Continuation of the front page (56) References JP-A-2-66596 (JP, A) JP-A-2-199500 (JP, A) JP-A-4-13192 (JP, A) JP-A-4-53296 (JP) , U) Japanese Utility Model 5-60100 (JP, U) (58) Fields investigated (Int. Cl. ⁷ , DB name) G10H 1/00-7/12

Claims (5)

(57) [Claims] 1. A reverb parameter, which indicates a degree of reverb, is given to a reverb applying means,
In an electronic musical instrument that generates a reverbated musical tone in accordance with the reverb parameter, a normal performance state in which only a depressed sound is generated and an automatic accompaniment are performed.

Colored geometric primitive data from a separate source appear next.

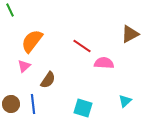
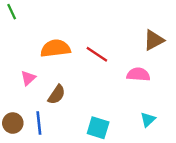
orange semicircle: (32, 41) -> (55, 48), moved, turned 45
pink semicircle: (104, 63) -> (138, 74), moved

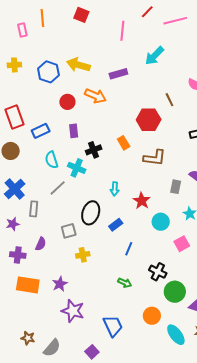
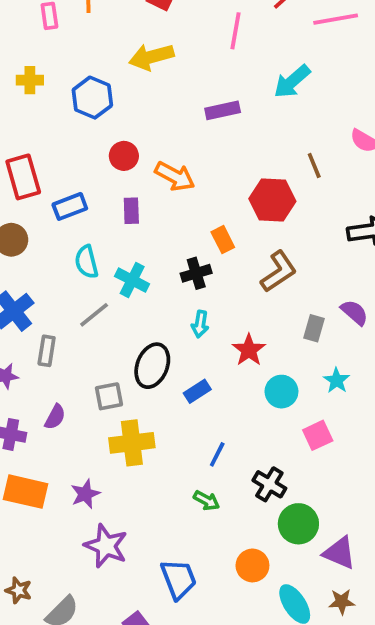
yellow arrow: (78, 65) -> (151, 57), moved, turned -35
orange arrow: (95, 96) -> (175, 176), moved
black cross: (94, 150) -> (196, 273), moved
brown L-shape: (155, 158) -> (279, 272), turned -45
blue line: (129, 249) -> (217, 454), moved
yellow cross: (83, 255) -> (132, 443), size x1.6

Instruction means for instructing the transition to the accompanying performance state; and setting means for, when instructed by the instruction means, setting a reverb parameter corresponding to the performance state after the transition in the reverb providing means. An electronic musical instrument, comprising: 2. The instructing means is an intro start switch for starting an intro accompaniment, and the transition to the performance state with the automatic accompaniment is performed after the intro accompaniment is completed by turning on the intro start switch. The electronic musical instrument according to claim 1, wherein: 3. A synchronizing start switch for starting automatic accompaniment in synchronization with key depression,
2. The electronic musical instrument according to claim 1, wherein the transition to the performance state accompanied by the automatic accompaniment is performed by turning on the synchro start switch and pressing a key thereafter. Wherein said indicating means is an automatic accompaniment stop switch for instructing the transition from the performance state accompanied by automatic accompaniment to the normal play mode, the transition to the normal performance state,
2. The electronic musical instrument according to claim 1, wherein the operation is performed by turning on the automatic accompaniment stop switch. 5. The ending start switch for switching from a performance state with automatic accompaniment to the normal performance state, wherein the transition to the normal performance state is terminated by turning on the ending start switch. 2. The method according to claim 1, wherein the step is performed later.
An electronic musical instrument according to claim 1.